### What is being asked
Repeat the data that follows in full. Do not include the pictures.

[Dataset entries]
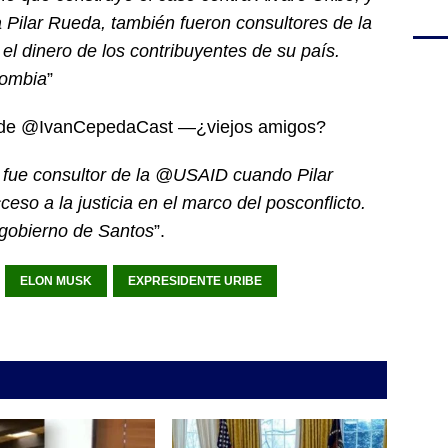
 Pilar Rueda, también fueron consultores de la
el dinero de los contribuyentes de su país.
ombia
”
 de @IvanCepedaCast —¿viejos amigos?
fue consultor de la @USAID cuando Pilar
so a la justicia en el marco del posconflicto.
 gobierno de Santos
”.
ELON MUSK
EXPRESIDENTE URIBE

### Reply
 Pilar Rueda, también fueron consultores de la
el dinero de los contribuyentes de su país.
ombia
”
 de @IvanCepedaCast —¿viejos amigos?
fue consultor de la @USAID cuando Pilar
so a la justicia en el marco del posconflicto.
 gobierno de Santos
”.
ELON MUSK
EXPRESIDENTE URIBE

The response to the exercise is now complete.